My suggestion to help that a little bit, keep asking questions. Besides that, set up small scenes and render privies in Stamp size. The primary stop in learning is a slow response from your "machine"; no matter the speed of your computer, it is always slow when it holds things that don't matter for that moment. I understand when little time is given, one like to have at least one thing rendered out as a reward.
A good mix is the best approach. Just a plane object and a sphere plus material and light, one light! Never toss too many things in a scene. A typical mistake is the illusion of progress by loading things in the scene because one has them. (… based on my observation over nearly two decades of mentoring artists)

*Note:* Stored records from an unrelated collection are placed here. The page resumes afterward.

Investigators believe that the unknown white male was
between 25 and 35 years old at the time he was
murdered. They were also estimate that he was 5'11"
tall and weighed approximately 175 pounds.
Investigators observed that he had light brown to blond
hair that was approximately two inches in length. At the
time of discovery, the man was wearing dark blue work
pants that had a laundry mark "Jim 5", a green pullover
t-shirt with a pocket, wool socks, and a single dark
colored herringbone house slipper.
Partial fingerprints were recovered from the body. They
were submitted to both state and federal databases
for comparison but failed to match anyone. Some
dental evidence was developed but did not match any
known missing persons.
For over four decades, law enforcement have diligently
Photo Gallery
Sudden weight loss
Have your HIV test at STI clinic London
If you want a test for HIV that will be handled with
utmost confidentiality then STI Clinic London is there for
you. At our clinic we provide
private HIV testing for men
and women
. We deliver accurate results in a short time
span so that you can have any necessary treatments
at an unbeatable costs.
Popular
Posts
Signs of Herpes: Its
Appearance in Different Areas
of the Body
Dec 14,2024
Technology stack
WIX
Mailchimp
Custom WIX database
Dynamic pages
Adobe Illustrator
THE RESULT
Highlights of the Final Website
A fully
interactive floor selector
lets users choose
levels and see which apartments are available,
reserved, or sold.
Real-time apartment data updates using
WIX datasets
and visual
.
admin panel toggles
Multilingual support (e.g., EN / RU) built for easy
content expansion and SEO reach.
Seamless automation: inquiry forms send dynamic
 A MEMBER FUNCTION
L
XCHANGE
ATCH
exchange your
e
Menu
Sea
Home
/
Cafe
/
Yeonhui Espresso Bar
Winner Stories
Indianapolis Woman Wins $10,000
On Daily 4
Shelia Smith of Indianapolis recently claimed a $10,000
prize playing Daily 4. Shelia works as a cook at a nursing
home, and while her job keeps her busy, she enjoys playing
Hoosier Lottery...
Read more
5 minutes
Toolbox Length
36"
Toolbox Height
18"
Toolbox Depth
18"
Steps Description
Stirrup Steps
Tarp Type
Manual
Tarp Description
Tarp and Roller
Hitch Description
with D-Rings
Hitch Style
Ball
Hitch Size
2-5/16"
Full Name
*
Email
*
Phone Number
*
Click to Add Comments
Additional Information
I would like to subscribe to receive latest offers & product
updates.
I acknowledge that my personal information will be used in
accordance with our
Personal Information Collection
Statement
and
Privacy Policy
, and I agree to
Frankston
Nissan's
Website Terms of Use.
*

Keep it super simple. Then explore while rendering in 1/4 of HD or smaller, just enough to get feedback. The more you learn, the faster you will be. No beefy CPU will replace this. 😉 (I have rendered as preview three projects this evening in 480x270 to get an idea of the speed and progress of a scene in terms of color and animation. That makes me faster than anyone who always renders as large as possible. I learned that in 2004 from an ILM artist.
The more you get familiar with the mix of parameters, the faster you get where you like to be, and so, the little time you have is better used. Yes, that is a little bit slower at first.
Your question, some materials can be reproduced quickly, but some need more complex calculations. This is all I can say, based on a general question.